* **Instructions for the task**:
An exact reproduction of the entries is needed. Keep all pictures out of it.

************

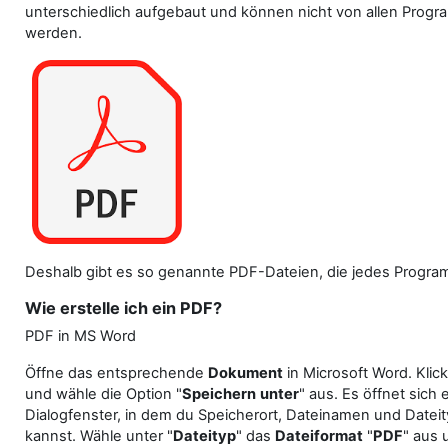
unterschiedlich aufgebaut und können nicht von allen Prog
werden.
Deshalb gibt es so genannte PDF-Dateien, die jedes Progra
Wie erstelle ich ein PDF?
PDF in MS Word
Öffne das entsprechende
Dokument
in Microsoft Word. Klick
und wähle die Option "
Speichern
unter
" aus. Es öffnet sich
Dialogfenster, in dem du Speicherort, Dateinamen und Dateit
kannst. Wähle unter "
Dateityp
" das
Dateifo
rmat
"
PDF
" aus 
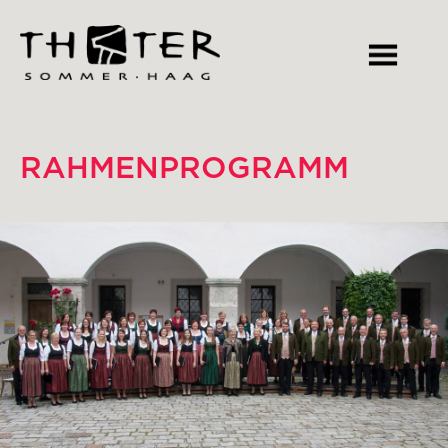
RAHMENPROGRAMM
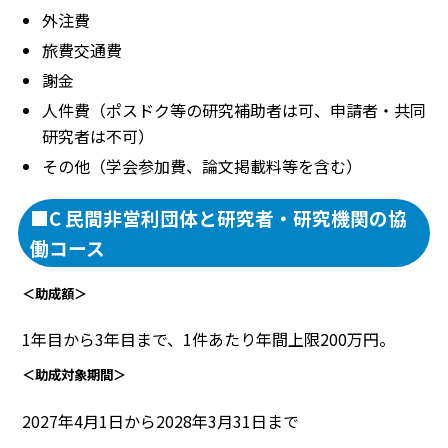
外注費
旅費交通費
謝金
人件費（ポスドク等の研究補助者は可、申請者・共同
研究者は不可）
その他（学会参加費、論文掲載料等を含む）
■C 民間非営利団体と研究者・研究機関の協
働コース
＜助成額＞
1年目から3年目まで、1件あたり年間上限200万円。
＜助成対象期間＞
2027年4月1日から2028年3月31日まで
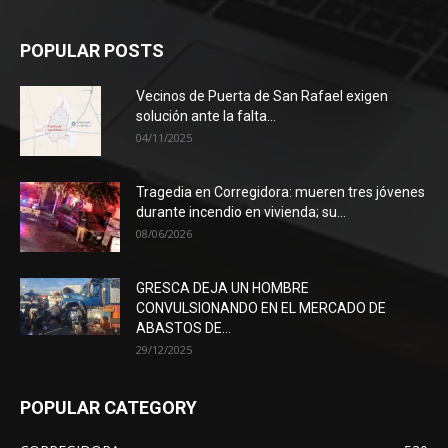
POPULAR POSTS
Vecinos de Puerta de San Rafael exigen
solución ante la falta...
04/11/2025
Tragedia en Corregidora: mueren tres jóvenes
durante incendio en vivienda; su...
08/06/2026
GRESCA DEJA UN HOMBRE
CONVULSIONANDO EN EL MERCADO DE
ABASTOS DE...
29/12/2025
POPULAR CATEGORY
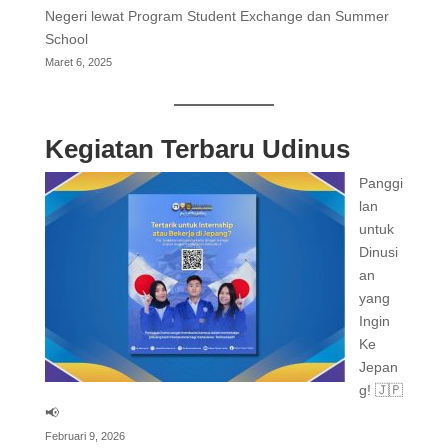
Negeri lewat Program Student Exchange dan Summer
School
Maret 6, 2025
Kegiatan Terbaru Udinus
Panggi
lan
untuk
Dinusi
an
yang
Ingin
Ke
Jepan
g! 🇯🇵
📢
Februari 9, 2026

************

* **Answer box**:
unterschiedlich aufgebaut und können nicht von allen Prog
werden.
Deshalb gibt es so genannte PDF-Dateien, die jedes Progra
Wie erstelle ich ein PDF?
PDF in MS Word
Öffne das entsprechende
Dokument
in Microsoft Word. Klick
und wähle die Option "
Speichern
unter
" aus. Es öffnet sich
Dialogfenster, in dem du Speicherort, Dateinamen und Dateit
kannst. Wähle unter "
Dateityp
" das
Dateifo
rmat
"
PDF
" aus 
RAHMENPROGRAMM
外注費
旅費交通費
謝金
人件費（ポスドク等の研究補助者は可、申請者・共同
研究者は不可）
その他（学会参加費、論文掲載料等を含む）
■C 民間非営利団体と研究者・研究機関の協
働コース
＜助成額＞
1年目から3年目まで、1件あたり年間上限200万円。
＜助成対象期間＞
2027年4月1日から2028年3月31日まで
POPULAR POSTS
Vecinos de Puerta de San Rafael exigen
solución ante la falta...
04/11/2025
Tragedia en Corregidora: mueren tres jóvenes
durante incendio en vivienda; su...
08/06/2026
GRESCA DEJA UN HOMBRE
CONVULSIONANDO EN EL MERCADO DE
ABASTOS DE...
29/12/2025
POPULAR CATEGORY
Negeri lewat Program Student Exchange dan Summer
School
Maret 6, 2025
Kegiatan Terbaru Udinus
Panggi
lan
untuk
Dinusi
an
yang
Ingin
Ke
Jepan
g! 🇯🇵
📢
Februari 9, 2026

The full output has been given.